Final answer:
To solve for the damping constant c and the spring constant k, we can use the given information that the amplitude of the 30th cycle is 20% of the amplitude of the 1st cycle. The damping constant can be calculated using the natural logarithm of the amplitude ratio, and the spring constant can be calculated using the frequency formula for a damped harmonic oscillator.
Step-by-step explanation:
To solve for the damping constant c and the spring constant k, we can use the given information that the amplitude of the 30th cycle is 20% of the amplitude of the 1st cycle. In a damped harmonic motion, the amplitude decreases exponentially as the number of cycles increases.
The amplitude of the 30th cycle can be calculated using the formula:
An = A1 * e(-cn/2m)
where An is the amplitude of the nth cycle, A1 is the amplitude of the 1st cycle, n is the number of cycles, c is the damping constant, and m is the mass.

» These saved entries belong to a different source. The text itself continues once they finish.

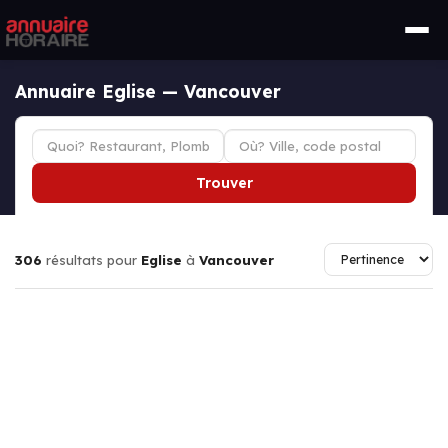
Annuaire Eglise — Vancouver
Trouver
306
résultats pour
Eglise
à
Vancouver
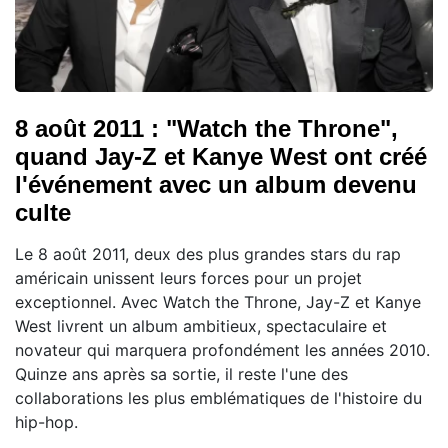
8 août 2011 : "Watch the Throne",
quand Jay-Z et Kanye West ont créé
l'événement avec un album devenu
culte
Le 8 août 2011, deux des plus grandes stars du rap
américain unissent leurs forces pour un projet
exceptionnel. Avec Watch the Throne, Jay-Z et Kanye
West livrent un album ambitieux, spectaculaire et
novateur qui marquera profondément les années 2010.
Quinze ans après sa sortie, il reste l'une des
collaborations les plus emblématiques de l'histoire du
hip-hop.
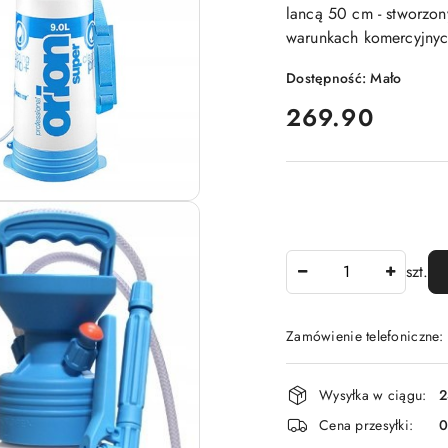
lancą 50 cm - stworzo
warunkach komercyjnyc
Dostępność:
Mało
cena:
269.90
Ilość
szt.
Zamówienie telefoniczne
Dostępność
Wysyłka w ciągu:
2
i
Cena przesyłki:
dostawa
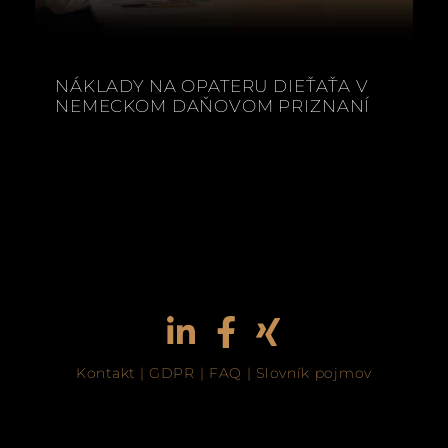
NÁKLADY NA OPATERU DIEŤAŤA V
NEMECKOM DAŇOVOM PRIZNANÍ
Kontakt
|
GDPR
|
FAQ
|
Slovník pojmov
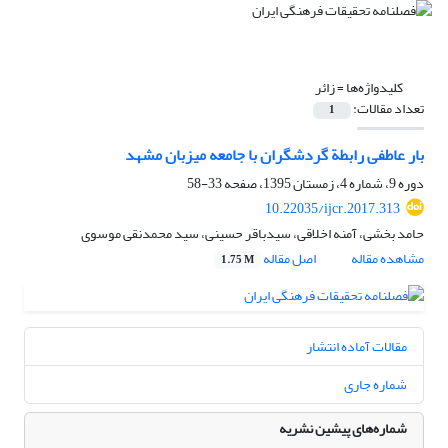
کلیدواژه‌ها =
زائر
تعداد مقالات:
1
بار عاطفی رابطة گردشگران با جامعه میزبان مشهد
دوره 9، شماره 4، زمستان 1395، صفحه
33-58
10.22035/ijcr.2017.313
حامد بخشی، آمنه اخلاقی، سیدباقر حسینی، سید محمدنقی موسوی
مشاهده مقاله
اصل مقاله
1.75 M
مقالات آماده انتشار
شماره جاری
شماره‌های پیشین نشریه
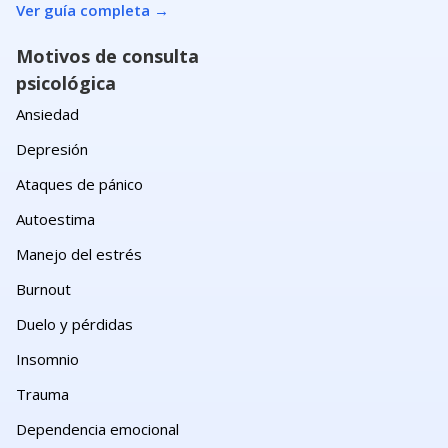
Ver guía completa
→
Motivos de consulta
psicológica
Ansiedad
Depresión
Ataques de pánico
Autoestima
Manejo del estrés
Burnout
Duelo y pérdidas
Insomnio
Trauma
Dependencia emocional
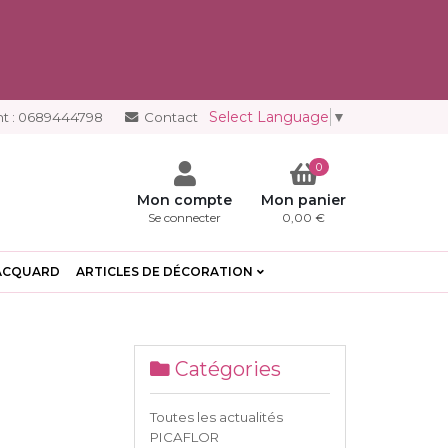
Select Language
▼
t :
0689444798
Contact
0
Mon compte
Mon panier
Se connecter
0,00 €
ACQUARD
ARTICLES DE DÉCORATION
Catégories
Toutes les actualités
PICAFLOR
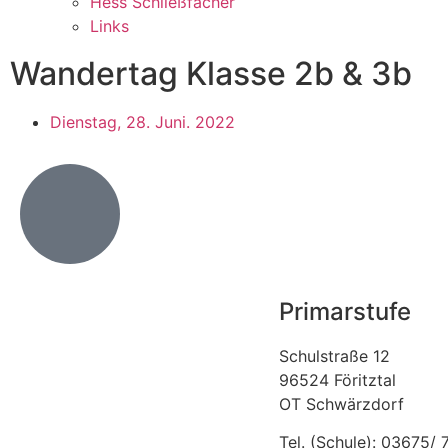
Hess Schließfächer
Links
Wandertag Klasse 2b & 3b
Dienstag, 28. Juni. 2022
Primarstufe
Schulstraße 12
96524 Föritztal
OT Schwärzdorf
Tel. (Schule): 03675/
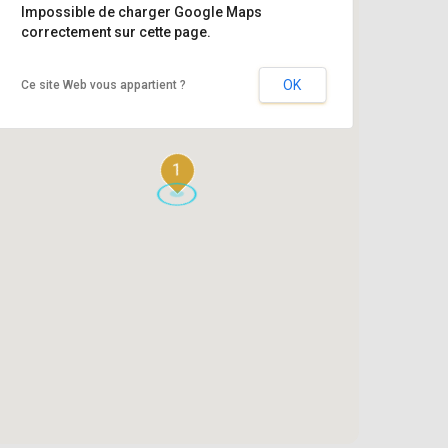
Impossible de charger Google Maps
correctement sur cette page.
OK
Ce site Web vous appartient ?
1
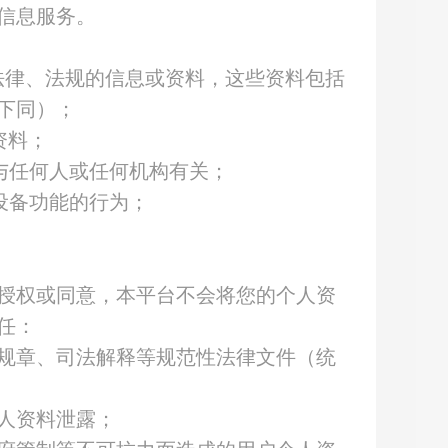
信息服务。
法律、法规的信息或资料，这些资料包括
下同）；
资料；
与任何人或任何机构有关；
设备功能的行为；
授权或同意，本平台不会将您的个人资
任：
规章、司法解释等规范性法律文件（统
人资料泄露；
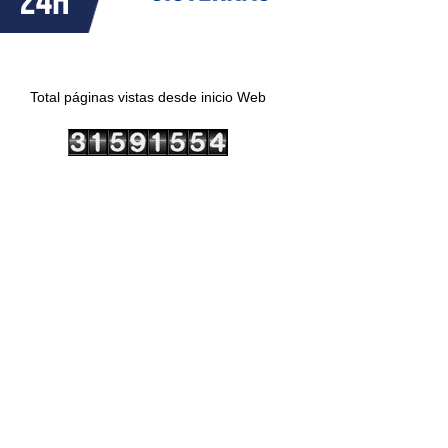
Total páginas vistas desde inicio Web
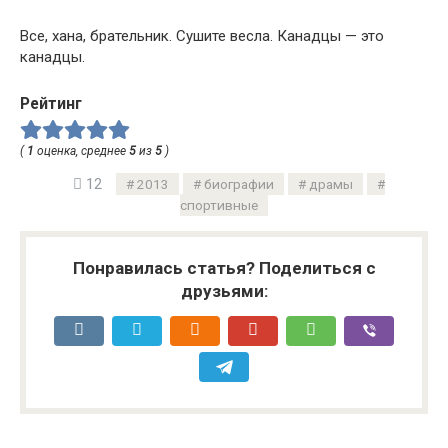
Все, хана, брательник. Сушите весла. Канадцы — это
канадцы.
Рейтинг
(
1
оценка, среднее
5
из
5
)
12
2013
биографии
драмы
спортивные
Понравилась статья? Поделиться с
друзьями:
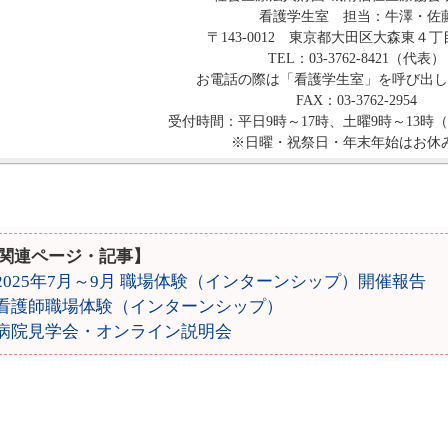
看護学生室 担当：牛澤・佐
〒143-0012 東京都大田区大森東４
TEL：03-3762-8421（代表）
お電話の際は「看護学生室」を呼び出し
FAX：03-3762-2954
受付時間：平日9時～17時、土曜9時～13時
※日曜・祝祭日・年末年始はお休
関連ページ・記事】
2025年7月～9月 職場体験（インターンシップ）開催報告
看護師職場体験（インターンシップ）
病院見学会・オンライン説明会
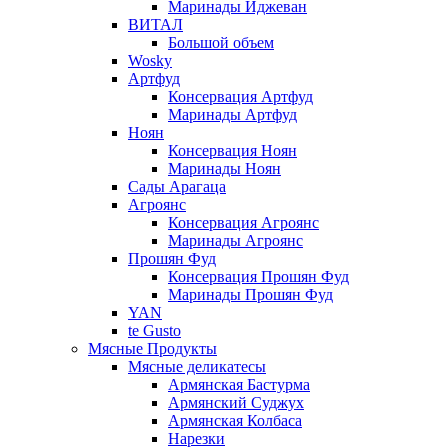
Маринады Иджеван
ВИТАЛ
Большой объем
Wosky
Артфуд
Консервация Артфуд
Маринады Артфуд
Ноян
Консервация Ноян
Маринады Ноян
Сады Арагаца
Агроянс
Консервация Агроянс
Маринады Агроянс
Прошян Фуд
Консервация Прошян Фуд
Маринады Прошян Фуд
YAN
te Gusto
Мясные Продукты
Мясные деликатесы
Армянская Бастурма
Армянский Суджух
Армянская Колбаса
Нарезки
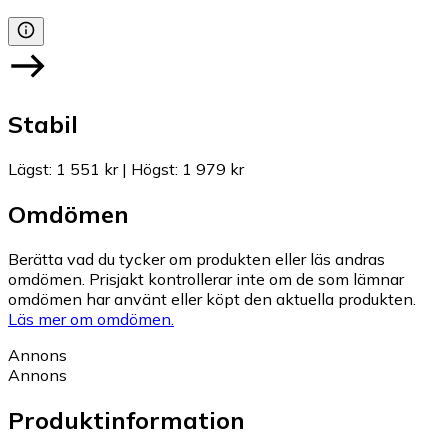
Stabil
Lägst
:
1 551 kr
|
Högst
:
1 979 kr
Omdömen
Berätta vad du tycker om produkten eller läs andras
omdömen. Prisjakt kontrollerar inte om de som lämnar
omdömen har använt eller köpt den aktuella produkten.
Läs mer om omdömen.
Annons
Annons
Produktinformation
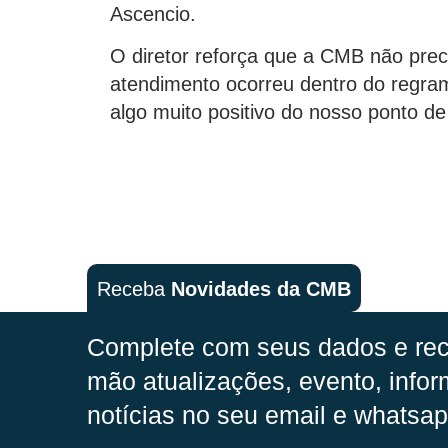
Ascencio.
O diretor reforça que a CMB não pre
atendimento ocorreu dentro do regram
algo muito positivo do nosso ponto de v
Receba
Novidades da CMB
Complete com seus dados e rec
mão
atualizações, evento, infor
notícias no seu email e whatsap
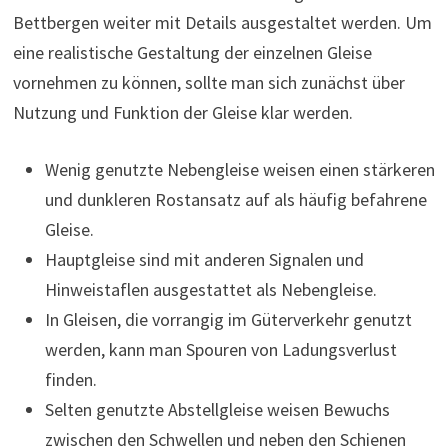
Bettbergen weiter mit Details ausgestaltet werden. Um
eine realistische Gestaltung der einzelnen Gleise
vornehmen zu können, sollte man sich zunächst über
Nutzung und Funktion der Gleise klar werden.
Wenig genutzte Nebengleise weisen einen stärkeren
und dunkleren Rostansatz auf als häufig befahrene
Gleise.
Hauptgleise sind mit anderen Signalen und
Hinweistaflen ausgestattet als Nebengleise.
In Gleisen, die vorrangig im Güterverkehr genutzt
werden, kann man Spouren von Ladungsverlust
finden.
Selten genutzte Abstellgleise weisen Bewuchs
zwischen den Schwellen und neben den Schienen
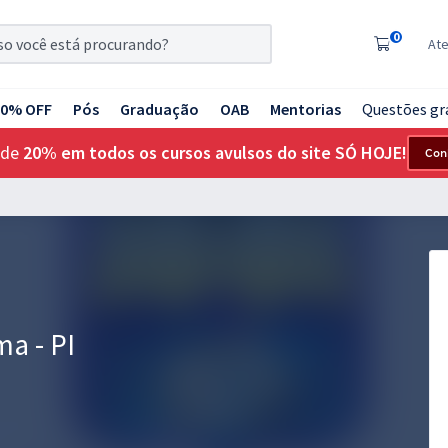
0
At
20% OFF
Pós
Graduação
OAB
Mentorias
Questões gr
 de
20% em todos os cursos avulsos do site SÓ HOJE!
Con
a - PI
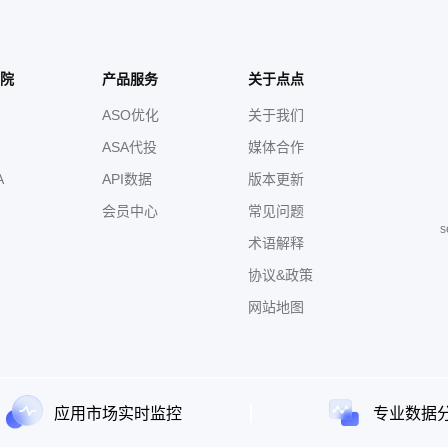
院
产品服务
关于点点
ASO优化
关于我们
ASA代投
媒体合作
A
API数据
版本更新
会员中心
常见问题
s
术语解释
协议&政策
网站地图
应用市场实时监控
专业数据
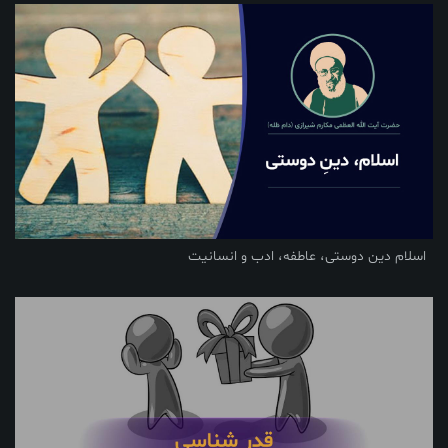
اسلام دین دوستی، عاطفه، ادب و انسانیت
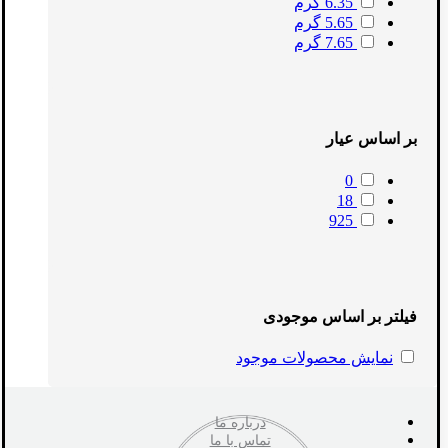
6.35 گرم
5.65 گرم
7.65 گرم
بر اساس عیار
0
18
925
فیلتر بر اساس موجودی
نمایش محصولات موجود
درباره ما
تماس با ما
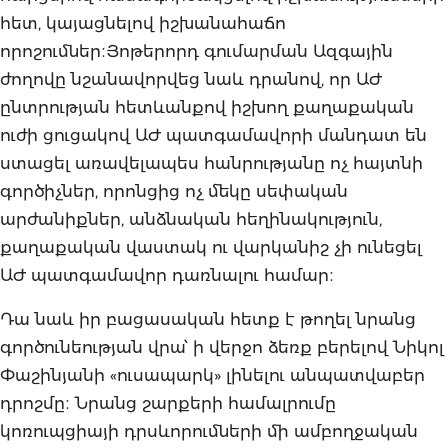
հետ, կայացնելով իշխանահաճո
որոշումներ։Յոթերորդ գումարման Ազգային
ժողովը նշանավորվեց նաև դրանով, որ ԱԺ
ընտրության հետևանքով իշխող քաղաքական
ուժի ցուցակով ԱԺ պատգամավորի մանդատ են
ստացել առավելապես հանրությանը ոչ հայտնի
գործիչներ, որոնցից ոչ մեկը սեփական
արժանիքներ, անձնական հեղինակություն,
քաղաքական վաստակ ու վարկանիշ չի ունեցել
ԱԺ պատգամավոր դառնալու համար։
Դա նաև իր բացասական հետք է թողել նրանց
գործունեության վրա՝ ի վերջո ձեռք բերելով Նիկոլ
Փաշինյանի «ուսապարկ» լինելու անպատվաբեր
դրոշմը։ Նրանց շարքերի համալրումը
կոռուպցիայի դրսևորումների մի ամբողջական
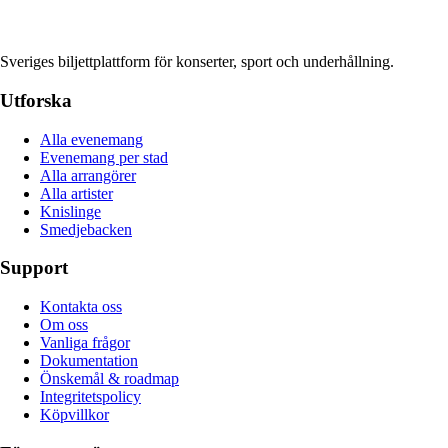
Sveriges biljettplattform för konserter, sport och underhållning.
Utforska
Alla evenemang
Evenemang per stad
Alla arrangörer
Alla artister
Knislinge
Smedjebacken
Support
Kontakta oss
Om oss
Vanliga frågor
Dokumentation
Önskemål & roadmap
Integritetspolicy
Köpvillkor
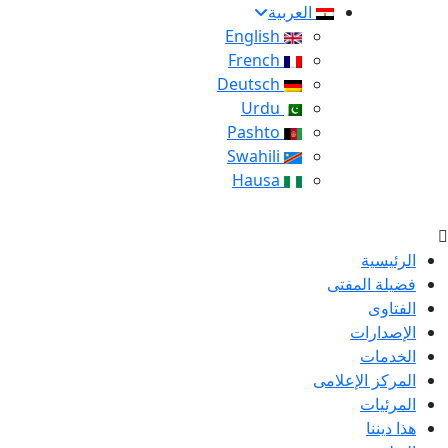
العربية
English
French
Deutsch
Urdu
Pashto
Swahili
Hausa
الرئيسية
فضيلة المفتى
الفتاوى
الإصدارات
الخدمات
المركز الإعلامى
المرئيات
هذا ديننا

Based on the given information, we have:
A30 = 0.2 * A1
Substituting the values, we get:
0.2 * A1 = A1 * e(-30c/2m)
Calculating the damping constant c:
To solve for c, we need to rearrange the equation:
e(-30c/2m) = 0.2
Taking the natural logarithm of both sides:
(-30c/2m) = ln(0.2)
Simplifying the equation:
c = (2m/30) * ln(0.2)
Calculating the spring constant k:
Given the formula for the frequency of a damped harmonic oscillator:
f = (1 / 2π) * sqrt(k/m - c²/4m²)
We can rearrange the formula to solve for k:
k = (4π²m * f²) + (2cπmf)
Substituting the values:
k = (4π² * 100) + (2 * c * π * 100)
where f is the frequency, m is the mass, c is the damping constant.